Start of DATA FOR THIS EXERCISE

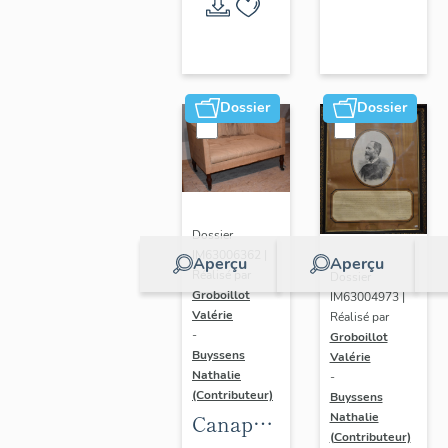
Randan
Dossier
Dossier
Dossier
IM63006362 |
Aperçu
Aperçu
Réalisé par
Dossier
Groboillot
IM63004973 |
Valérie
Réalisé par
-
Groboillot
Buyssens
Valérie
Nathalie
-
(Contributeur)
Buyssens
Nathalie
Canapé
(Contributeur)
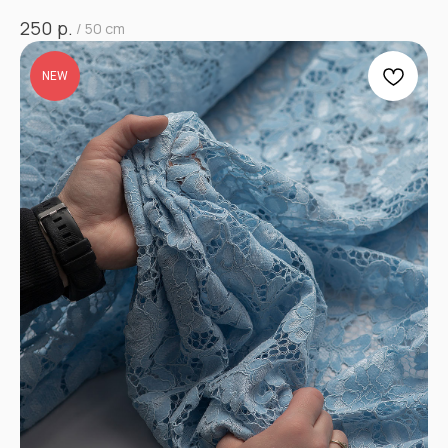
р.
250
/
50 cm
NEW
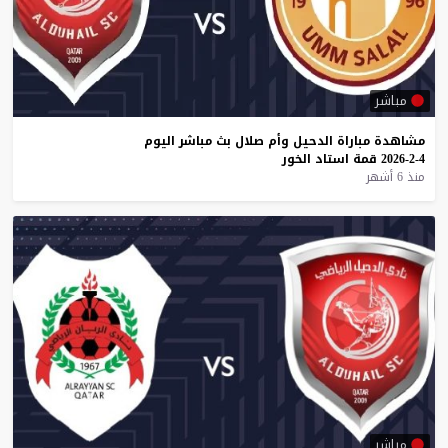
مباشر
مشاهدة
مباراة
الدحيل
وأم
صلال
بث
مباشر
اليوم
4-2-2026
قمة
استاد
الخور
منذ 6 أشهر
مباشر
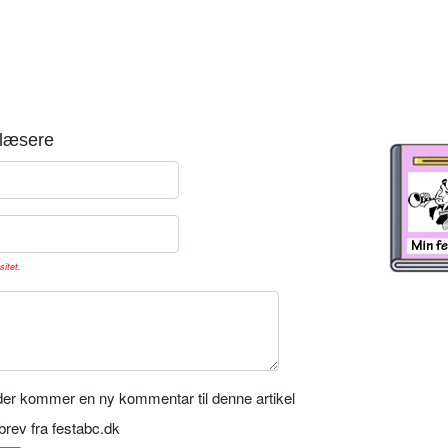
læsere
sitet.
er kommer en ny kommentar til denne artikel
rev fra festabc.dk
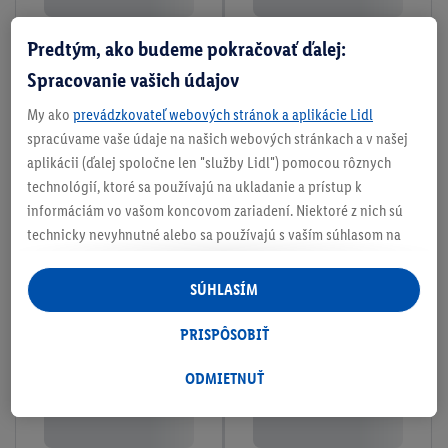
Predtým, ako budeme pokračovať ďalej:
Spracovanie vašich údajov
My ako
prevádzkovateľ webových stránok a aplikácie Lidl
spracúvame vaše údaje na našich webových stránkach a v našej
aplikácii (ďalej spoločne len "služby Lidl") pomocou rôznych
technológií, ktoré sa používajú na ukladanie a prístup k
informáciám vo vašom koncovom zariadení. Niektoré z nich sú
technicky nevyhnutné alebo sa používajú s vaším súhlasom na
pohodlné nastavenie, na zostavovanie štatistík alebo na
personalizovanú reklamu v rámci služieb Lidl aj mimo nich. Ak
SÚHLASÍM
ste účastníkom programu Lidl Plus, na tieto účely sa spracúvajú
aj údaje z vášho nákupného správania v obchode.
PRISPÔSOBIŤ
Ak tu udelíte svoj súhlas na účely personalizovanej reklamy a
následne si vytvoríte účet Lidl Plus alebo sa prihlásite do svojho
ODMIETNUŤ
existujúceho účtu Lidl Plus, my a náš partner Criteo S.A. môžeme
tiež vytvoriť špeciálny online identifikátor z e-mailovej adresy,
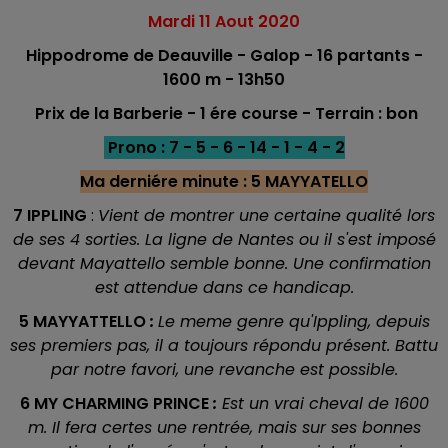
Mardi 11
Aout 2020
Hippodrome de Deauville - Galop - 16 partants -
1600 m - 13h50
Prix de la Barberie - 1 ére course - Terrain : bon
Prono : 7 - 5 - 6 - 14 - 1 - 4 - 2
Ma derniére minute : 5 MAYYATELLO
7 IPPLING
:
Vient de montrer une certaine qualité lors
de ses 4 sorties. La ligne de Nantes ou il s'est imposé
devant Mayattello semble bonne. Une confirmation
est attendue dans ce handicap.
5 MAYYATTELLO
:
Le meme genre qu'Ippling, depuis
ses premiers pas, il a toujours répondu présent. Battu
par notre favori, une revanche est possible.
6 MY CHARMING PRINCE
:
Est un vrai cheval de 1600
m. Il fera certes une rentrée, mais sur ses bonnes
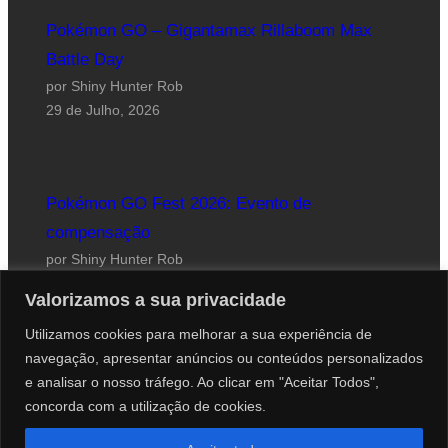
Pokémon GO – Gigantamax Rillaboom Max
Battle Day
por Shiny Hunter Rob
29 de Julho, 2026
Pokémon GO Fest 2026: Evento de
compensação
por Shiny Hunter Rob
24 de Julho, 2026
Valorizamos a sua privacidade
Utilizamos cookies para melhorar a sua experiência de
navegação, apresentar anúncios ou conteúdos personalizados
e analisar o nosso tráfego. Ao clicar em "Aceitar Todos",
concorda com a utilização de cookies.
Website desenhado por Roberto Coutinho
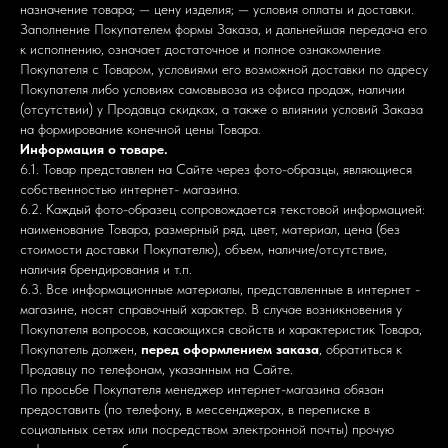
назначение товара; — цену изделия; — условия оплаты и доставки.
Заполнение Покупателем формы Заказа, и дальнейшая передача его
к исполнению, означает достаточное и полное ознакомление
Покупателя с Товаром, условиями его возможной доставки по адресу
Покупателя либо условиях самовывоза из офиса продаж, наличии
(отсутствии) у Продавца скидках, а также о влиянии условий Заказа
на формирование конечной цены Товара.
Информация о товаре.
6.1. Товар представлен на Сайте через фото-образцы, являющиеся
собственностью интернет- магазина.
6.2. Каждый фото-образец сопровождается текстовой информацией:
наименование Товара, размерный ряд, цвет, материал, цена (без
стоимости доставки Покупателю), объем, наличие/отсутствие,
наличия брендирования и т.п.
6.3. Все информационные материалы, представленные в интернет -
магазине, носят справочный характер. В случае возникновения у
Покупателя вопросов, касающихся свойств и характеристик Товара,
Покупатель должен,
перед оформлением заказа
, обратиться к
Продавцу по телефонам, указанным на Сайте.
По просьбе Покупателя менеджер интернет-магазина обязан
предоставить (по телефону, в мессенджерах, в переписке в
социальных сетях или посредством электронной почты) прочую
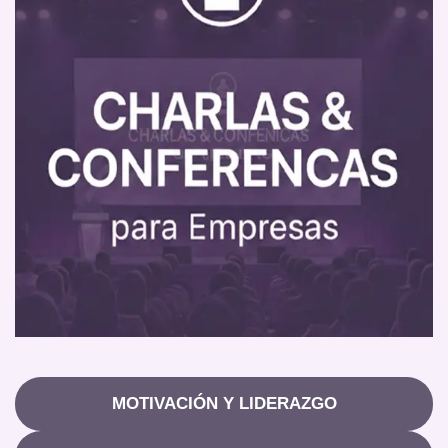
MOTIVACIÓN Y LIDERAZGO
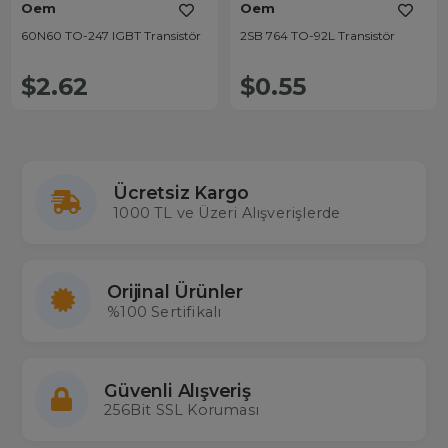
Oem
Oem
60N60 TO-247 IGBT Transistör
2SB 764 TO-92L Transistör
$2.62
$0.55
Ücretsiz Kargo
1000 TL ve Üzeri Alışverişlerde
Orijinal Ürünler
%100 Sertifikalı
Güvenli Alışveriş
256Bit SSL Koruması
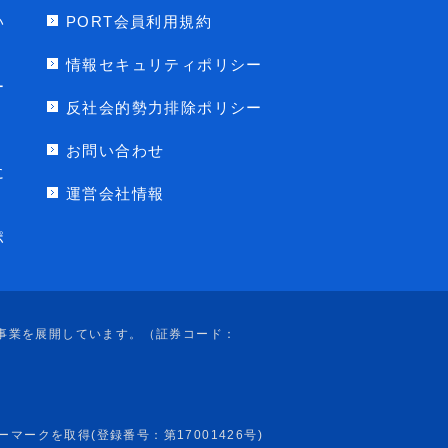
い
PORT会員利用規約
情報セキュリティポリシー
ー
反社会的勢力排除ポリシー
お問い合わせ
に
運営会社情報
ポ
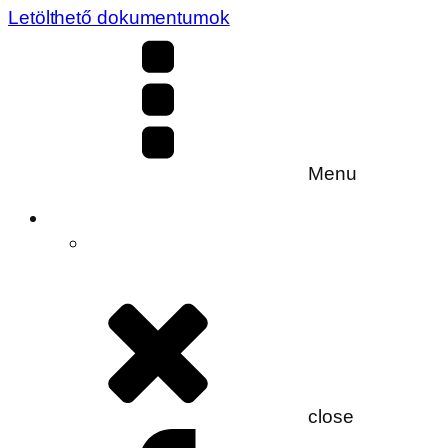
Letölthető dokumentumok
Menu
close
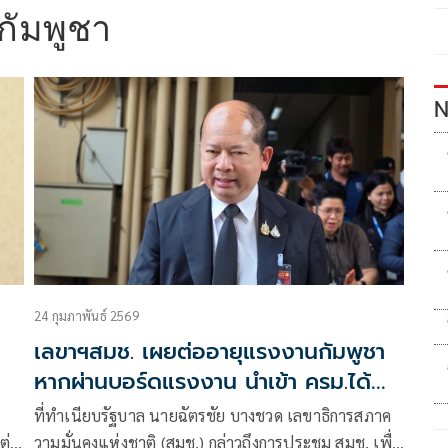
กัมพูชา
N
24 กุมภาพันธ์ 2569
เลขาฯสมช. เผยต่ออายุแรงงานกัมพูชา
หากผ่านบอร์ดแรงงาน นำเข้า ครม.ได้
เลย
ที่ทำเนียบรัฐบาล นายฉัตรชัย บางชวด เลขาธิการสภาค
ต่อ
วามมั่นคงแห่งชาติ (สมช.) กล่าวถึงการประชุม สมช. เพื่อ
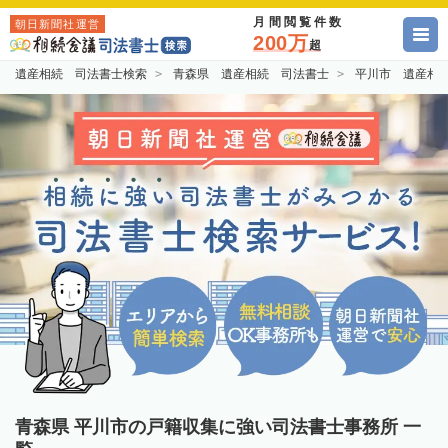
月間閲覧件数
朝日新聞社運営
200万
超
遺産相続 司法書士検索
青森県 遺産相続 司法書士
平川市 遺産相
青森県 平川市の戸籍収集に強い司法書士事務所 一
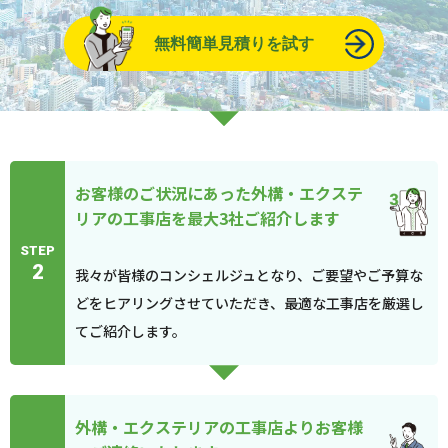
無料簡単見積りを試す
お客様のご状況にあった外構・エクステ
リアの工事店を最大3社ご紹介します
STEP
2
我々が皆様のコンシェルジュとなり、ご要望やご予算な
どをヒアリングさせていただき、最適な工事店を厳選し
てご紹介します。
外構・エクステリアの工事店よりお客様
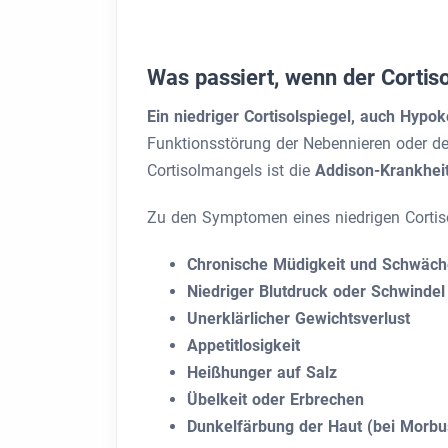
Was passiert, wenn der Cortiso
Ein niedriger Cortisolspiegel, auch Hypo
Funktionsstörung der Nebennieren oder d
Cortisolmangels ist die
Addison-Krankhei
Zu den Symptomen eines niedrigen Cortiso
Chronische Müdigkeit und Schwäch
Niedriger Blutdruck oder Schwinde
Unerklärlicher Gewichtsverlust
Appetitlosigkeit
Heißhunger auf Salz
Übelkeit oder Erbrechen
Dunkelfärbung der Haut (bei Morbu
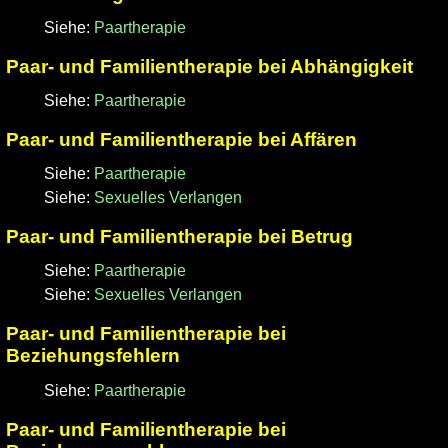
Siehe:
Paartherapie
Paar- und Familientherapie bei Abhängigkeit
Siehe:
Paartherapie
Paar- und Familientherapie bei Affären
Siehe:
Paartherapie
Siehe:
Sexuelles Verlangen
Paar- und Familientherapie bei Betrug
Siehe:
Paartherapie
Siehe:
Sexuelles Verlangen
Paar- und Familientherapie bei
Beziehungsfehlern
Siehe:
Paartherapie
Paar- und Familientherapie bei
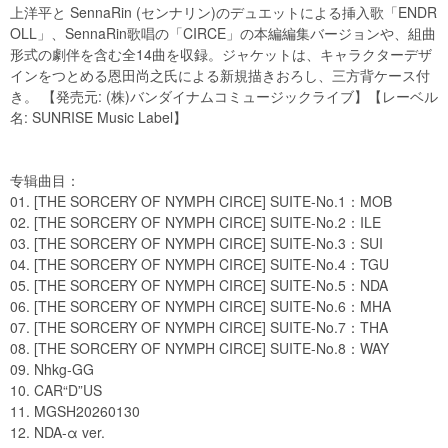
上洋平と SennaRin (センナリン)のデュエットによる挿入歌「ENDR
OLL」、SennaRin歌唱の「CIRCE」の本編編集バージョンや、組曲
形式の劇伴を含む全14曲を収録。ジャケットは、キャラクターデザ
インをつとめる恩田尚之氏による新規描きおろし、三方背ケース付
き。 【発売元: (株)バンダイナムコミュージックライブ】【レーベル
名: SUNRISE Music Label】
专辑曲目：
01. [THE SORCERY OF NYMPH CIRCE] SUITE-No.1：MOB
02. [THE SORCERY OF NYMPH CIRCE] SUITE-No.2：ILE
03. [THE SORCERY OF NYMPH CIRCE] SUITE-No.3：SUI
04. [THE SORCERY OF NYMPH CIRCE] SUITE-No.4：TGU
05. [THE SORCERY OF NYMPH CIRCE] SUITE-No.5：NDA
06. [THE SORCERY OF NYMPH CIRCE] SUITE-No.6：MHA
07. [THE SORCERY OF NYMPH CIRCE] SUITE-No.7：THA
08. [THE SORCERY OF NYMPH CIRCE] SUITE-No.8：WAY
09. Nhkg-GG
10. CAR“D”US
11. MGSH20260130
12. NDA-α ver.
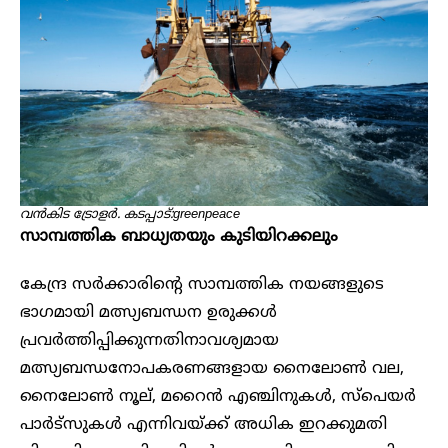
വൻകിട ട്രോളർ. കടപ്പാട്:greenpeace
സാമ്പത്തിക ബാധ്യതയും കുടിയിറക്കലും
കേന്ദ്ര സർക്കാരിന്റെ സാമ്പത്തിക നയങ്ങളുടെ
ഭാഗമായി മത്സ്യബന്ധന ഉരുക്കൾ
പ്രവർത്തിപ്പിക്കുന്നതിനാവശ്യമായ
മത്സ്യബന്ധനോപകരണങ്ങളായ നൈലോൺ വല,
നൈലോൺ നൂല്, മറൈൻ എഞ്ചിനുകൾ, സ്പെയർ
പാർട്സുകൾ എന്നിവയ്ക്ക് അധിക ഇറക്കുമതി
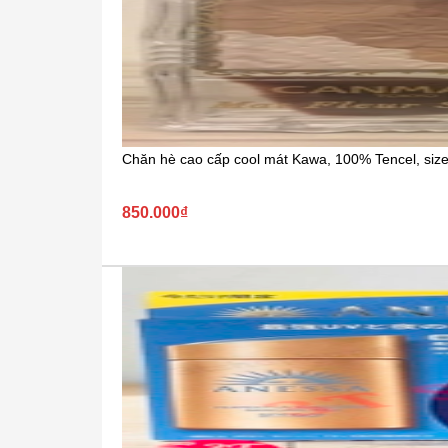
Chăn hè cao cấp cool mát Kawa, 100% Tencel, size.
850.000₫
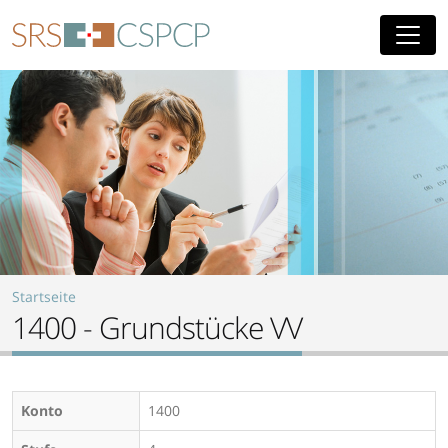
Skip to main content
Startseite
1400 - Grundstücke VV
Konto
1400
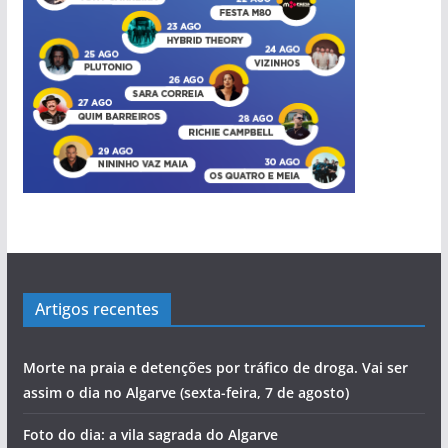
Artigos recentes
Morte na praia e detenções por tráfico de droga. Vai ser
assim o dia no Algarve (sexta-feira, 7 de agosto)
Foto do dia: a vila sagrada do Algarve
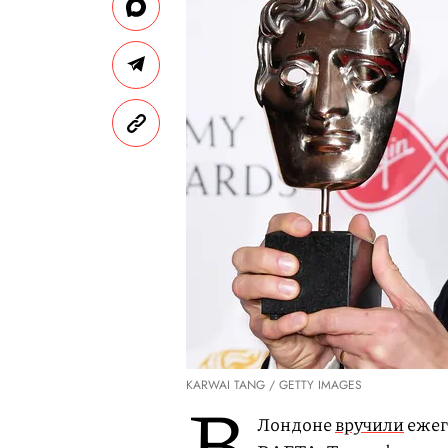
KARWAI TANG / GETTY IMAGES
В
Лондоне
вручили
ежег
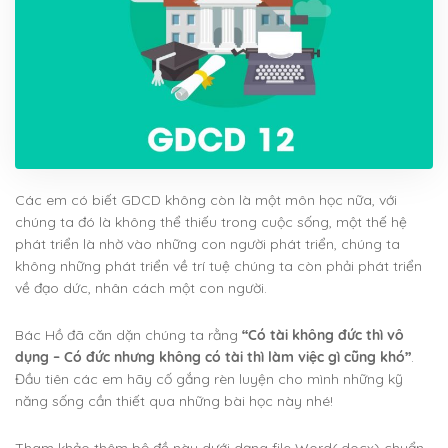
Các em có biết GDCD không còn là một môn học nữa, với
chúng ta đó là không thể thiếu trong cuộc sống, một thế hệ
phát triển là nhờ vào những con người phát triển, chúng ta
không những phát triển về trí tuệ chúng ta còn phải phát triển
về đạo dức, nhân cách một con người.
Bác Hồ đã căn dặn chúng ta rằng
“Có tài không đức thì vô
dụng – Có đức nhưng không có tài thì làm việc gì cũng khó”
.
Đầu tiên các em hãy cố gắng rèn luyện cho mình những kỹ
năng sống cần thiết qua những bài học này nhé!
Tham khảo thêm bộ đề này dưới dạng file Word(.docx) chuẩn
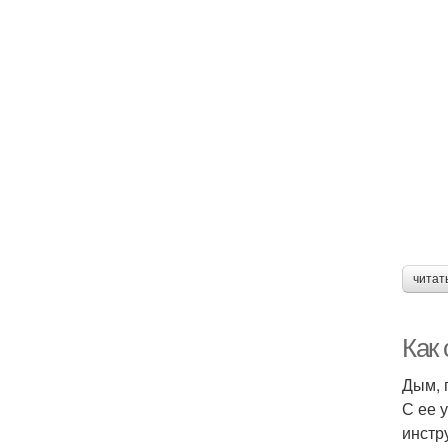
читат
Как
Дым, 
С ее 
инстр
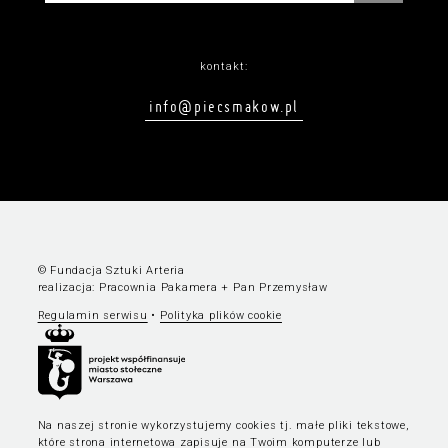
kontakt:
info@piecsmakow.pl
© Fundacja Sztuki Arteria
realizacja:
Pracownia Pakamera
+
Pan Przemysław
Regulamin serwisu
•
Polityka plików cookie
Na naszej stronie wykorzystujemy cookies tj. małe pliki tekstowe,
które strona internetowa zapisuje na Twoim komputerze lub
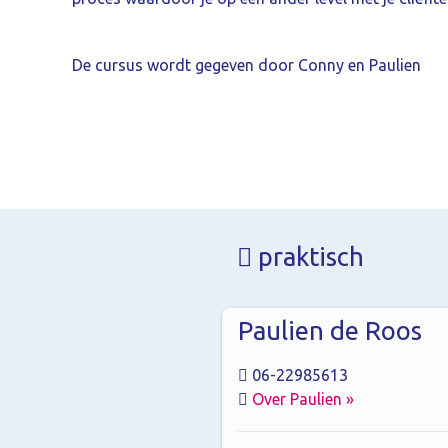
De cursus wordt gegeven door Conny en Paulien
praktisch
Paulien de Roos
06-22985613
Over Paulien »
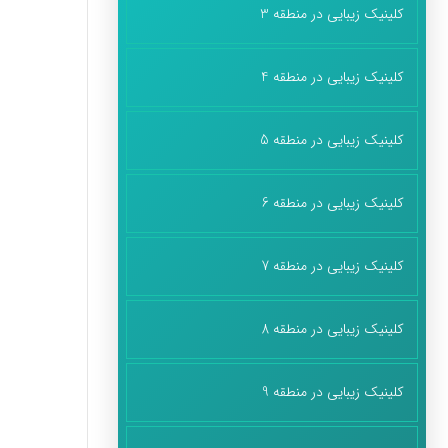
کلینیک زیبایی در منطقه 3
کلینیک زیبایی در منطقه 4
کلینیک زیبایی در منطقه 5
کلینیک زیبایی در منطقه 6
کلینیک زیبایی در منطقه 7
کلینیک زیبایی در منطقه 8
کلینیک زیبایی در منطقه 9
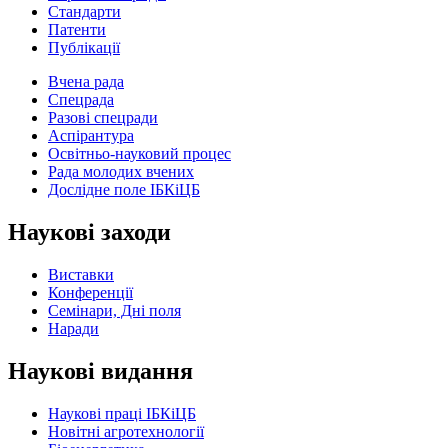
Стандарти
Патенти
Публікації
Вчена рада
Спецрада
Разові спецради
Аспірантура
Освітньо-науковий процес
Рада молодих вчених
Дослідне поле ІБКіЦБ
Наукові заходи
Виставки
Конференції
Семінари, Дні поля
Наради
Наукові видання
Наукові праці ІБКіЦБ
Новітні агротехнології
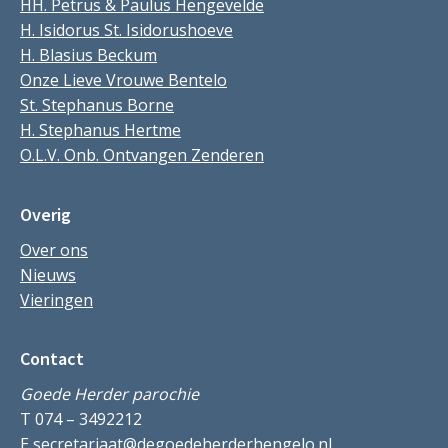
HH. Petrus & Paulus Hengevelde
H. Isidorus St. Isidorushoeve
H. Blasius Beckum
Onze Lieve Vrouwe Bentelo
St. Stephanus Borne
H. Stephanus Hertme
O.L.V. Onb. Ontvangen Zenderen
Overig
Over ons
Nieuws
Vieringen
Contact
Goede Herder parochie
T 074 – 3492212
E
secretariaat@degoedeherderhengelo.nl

End of DATA FOR THIS EXERCISE

▶ _DIRECTIONS FOR THIS TASK_
Find the line with "technicky nevyhnutné alebo" in the data above, and from there retype each line exactly through the line with "1600 m - 13h50", skipping the pictures along the way.

▶ _TASK OUTPUT_
technicky nevyhnutné alebo sa používajú s vaším súhlasom na
pohodlné nastavenie, na zostavovanie štatistík alebo na
personalizovanú reklamu v rámci služieb Lidl aj mimo nich. Ak
SÚHLASÍM
ste účastníkom programu Lidl Plus, na tieto účely sa spracúvajú
aj údaje z vášho nákupného správania v obchode.
PRISPÔSOBIŤ
Ak tu udelíte svoj súhlas na účely personalizovanej reklamy a
následne si vytvoríte účet Lidl Plus alebo sa prihlásite do svojho
ODMIETNUŤ
existujúceho účtu Lidl Plus, my a náš partner Criteo S.A. môžeme
tiež vytvoriť špeciálny online identifikátor z e-mailovej adresy,
Mardi 11
Aout 2020
Hippodrome de Deauville - Galop - 16 partants -
1600 m - 13h50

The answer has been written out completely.